§ **Task item**
In the entries below, count each line where "Текстильный" appears. Give the total and nothing more.

Extracted page text data:

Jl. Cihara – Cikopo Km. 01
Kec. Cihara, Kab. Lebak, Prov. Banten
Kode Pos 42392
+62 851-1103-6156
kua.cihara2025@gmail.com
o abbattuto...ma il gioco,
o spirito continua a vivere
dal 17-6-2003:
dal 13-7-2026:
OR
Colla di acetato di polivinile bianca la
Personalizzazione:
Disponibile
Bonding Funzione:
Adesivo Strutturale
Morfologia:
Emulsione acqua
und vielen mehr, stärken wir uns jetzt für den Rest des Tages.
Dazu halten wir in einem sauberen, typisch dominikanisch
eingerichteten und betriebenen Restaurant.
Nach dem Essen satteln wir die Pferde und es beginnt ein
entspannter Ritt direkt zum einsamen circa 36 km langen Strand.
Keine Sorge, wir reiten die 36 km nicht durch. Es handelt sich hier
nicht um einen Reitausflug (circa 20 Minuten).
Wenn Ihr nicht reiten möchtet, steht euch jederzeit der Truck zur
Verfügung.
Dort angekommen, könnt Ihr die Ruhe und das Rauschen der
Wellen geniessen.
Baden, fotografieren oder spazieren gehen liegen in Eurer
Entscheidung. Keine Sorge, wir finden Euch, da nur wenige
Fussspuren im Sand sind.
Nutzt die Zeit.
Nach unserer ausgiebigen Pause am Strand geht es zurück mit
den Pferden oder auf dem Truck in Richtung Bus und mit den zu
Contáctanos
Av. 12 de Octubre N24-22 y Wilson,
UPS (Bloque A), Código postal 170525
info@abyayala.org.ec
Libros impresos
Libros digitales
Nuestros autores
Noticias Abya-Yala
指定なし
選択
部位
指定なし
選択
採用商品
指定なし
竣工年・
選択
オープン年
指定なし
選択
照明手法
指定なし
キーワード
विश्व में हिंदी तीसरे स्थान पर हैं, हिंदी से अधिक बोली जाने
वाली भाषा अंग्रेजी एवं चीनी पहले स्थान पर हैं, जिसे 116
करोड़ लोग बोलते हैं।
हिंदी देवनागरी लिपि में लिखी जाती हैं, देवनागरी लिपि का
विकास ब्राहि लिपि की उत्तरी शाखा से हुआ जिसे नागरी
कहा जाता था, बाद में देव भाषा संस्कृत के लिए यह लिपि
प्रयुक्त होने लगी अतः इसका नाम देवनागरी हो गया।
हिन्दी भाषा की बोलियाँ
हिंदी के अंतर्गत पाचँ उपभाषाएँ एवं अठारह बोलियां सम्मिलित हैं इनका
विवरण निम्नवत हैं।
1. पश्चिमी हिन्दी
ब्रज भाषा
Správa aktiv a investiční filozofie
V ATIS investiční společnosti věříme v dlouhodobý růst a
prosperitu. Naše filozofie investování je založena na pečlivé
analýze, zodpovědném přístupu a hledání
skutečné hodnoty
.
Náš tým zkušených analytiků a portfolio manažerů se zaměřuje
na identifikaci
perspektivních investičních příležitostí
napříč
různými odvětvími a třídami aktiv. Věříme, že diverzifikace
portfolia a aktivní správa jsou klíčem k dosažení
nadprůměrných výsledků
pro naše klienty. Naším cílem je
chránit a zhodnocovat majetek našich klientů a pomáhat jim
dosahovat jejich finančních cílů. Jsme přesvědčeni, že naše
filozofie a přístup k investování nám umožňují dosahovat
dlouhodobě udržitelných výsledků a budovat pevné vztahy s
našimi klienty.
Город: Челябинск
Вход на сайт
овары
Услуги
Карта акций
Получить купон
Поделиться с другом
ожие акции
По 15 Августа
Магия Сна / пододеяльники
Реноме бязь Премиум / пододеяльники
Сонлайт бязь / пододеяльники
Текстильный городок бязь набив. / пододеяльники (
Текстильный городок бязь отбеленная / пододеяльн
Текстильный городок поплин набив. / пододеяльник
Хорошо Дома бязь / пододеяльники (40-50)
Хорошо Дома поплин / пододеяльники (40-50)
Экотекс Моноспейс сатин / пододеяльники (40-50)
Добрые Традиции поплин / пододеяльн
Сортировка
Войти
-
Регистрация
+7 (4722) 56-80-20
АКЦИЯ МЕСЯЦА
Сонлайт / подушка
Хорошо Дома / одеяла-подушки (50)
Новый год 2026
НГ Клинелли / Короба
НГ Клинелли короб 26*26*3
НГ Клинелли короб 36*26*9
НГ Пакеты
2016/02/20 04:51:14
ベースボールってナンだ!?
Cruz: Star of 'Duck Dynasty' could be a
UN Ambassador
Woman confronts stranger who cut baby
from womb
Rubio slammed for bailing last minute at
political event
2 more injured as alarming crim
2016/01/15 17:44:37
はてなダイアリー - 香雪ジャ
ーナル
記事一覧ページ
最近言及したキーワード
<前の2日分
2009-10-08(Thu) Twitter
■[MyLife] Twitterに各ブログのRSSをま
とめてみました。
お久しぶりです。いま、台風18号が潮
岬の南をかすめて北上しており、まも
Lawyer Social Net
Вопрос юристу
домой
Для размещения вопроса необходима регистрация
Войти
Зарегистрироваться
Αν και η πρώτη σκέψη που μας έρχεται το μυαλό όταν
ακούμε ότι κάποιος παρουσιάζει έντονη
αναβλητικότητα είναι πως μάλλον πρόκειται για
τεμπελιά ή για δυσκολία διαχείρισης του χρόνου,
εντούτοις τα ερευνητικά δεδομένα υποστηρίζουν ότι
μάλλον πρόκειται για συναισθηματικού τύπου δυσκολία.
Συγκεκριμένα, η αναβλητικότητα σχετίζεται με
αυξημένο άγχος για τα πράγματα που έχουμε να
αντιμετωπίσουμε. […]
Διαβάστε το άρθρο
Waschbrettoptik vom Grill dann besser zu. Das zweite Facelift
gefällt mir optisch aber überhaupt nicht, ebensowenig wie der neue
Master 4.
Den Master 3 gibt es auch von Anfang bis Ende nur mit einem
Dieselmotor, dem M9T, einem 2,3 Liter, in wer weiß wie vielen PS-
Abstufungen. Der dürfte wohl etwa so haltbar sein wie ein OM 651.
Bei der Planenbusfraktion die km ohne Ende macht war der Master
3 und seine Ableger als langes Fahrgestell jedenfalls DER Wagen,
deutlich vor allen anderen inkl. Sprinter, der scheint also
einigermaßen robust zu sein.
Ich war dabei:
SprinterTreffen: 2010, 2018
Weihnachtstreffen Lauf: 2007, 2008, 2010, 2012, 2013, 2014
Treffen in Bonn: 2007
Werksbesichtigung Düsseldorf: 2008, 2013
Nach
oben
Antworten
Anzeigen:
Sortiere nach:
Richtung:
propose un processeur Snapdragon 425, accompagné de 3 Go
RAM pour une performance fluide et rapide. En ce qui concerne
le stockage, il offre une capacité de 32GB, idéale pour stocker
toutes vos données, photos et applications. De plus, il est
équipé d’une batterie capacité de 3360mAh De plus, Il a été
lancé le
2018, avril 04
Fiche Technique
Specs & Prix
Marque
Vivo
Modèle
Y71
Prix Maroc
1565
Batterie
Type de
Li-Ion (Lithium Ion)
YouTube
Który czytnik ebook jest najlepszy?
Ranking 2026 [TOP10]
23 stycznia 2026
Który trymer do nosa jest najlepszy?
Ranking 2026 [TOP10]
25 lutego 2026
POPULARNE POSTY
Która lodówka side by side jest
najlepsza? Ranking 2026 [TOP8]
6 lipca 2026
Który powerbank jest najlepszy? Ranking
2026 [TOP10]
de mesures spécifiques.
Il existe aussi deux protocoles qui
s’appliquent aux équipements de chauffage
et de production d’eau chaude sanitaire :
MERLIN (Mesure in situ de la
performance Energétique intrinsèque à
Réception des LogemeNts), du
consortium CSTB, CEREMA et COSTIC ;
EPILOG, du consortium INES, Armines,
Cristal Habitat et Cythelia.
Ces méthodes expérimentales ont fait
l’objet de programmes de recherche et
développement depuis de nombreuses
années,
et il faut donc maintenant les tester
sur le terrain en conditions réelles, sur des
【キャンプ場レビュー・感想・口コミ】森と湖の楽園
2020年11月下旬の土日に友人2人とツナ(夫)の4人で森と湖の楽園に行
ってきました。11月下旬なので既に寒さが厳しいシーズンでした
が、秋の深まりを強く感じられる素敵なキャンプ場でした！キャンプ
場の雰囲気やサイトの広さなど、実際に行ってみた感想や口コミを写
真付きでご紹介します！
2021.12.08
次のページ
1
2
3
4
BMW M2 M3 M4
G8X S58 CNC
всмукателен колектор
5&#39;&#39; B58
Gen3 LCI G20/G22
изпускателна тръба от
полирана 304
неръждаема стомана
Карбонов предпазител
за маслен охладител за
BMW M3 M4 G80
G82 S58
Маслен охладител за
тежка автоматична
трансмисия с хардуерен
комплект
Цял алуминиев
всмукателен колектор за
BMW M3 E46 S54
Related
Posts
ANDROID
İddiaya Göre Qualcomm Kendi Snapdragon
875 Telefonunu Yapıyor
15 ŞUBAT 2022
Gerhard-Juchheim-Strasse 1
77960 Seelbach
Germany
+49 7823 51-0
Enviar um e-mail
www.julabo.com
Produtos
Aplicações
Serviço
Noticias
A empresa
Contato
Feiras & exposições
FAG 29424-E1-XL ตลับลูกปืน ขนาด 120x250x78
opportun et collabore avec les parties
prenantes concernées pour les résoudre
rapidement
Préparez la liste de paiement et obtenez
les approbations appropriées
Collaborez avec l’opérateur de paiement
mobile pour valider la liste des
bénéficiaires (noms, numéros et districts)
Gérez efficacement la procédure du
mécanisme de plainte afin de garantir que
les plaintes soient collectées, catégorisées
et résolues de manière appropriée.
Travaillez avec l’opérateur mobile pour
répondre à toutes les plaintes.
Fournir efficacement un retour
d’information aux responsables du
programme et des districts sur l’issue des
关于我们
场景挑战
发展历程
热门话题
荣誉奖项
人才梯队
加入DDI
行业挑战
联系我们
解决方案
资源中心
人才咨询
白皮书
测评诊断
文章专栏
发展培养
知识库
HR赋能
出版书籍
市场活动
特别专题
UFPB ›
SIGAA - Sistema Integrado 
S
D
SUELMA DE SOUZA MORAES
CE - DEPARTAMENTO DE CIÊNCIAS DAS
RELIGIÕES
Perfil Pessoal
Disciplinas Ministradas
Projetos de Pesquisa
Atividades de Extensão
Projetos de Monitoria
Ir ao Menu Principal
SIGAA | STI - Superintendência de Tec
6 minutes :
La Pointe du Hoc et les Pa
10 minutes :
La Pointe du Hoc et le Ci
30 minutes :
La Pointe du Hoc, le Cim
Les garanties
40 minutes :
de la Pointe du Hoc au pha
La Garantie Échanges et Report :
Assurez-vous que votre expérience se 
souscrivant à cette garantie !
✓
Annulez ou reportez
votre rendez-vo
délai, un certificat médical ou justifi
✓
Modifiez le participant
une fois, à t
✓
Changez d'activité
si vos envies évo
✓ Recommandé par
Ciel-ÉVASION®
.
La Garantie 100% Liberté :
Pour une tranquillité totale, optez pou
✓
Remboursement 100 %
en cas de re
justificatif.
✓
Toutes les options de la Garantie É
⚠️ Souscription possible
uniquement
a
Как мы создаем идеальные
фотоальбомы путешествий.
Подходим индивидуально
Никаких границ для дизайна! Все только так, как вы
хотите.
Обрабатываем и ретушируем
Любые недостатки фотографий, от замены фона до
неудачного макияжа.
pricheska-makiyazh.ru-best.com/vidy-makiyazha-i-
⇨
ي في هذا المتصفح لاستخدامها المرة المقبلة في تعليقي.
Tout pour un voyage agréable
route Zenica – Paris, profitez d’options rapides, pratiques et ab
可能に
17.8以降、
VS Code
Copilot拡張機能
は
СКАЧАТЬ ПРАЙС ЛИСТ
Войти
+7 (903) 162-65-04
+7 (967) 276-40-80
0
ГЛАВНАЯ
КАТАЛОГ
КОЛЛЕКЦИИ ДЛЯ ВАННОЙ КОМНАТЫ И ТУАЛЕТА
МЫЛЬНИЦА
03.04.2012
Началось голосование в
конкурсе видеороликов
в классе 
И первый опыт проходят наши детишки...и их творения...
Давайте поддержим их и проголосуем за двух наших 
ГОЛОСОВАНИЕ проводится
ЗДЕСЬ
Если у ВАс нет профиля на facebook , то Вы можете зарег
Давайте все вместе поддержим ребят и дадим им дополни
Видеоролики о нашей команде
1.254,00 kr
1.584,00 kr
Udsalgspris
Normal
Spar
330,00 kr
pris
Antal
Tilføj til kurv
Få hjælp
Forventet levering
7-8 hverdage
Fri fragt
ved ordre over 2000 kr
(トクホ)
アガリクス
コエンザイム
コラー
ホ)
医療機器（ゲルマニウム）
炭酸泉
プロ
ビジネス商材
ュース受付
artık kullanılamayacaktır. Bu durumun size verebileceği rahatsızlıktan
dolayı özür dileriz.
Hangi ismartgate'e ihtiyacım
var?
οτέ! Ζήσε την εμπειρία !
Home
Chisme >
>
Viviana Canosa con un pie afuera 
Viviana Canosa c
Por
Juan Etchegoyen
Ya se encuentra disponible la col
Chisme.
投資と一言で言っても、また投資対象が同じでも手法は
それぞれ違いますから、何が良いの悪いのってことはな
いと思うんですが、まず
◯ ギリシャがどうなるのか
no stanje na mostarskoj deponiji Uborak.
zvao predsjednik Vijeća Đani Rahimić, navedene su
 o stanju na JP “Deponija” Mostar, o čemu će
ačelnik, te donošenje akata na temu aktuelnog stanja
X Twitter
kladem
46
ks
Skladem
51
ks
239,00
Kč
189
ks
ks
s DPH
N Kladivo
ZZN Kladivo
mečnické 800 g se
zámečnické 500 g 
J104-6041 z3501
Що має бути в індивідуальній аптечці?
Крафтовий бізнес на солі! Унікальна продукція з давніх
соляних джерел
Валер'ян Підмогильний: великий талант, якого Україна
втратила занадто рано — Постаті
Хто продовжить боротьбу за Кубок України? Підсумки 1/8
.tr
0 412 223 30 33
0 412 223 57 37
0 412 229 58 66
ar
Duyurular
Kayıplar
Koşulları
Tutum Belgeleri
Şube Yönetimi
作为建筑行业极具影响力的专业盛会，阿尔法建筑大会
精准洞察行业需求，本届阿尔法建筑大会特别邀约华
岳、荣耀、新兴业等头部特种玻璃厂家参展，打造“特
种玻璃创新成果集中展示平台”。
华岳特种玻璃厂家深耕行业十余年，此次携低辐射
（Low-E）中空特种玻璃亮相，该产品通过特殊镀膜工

§ **Answer to this exercise**
3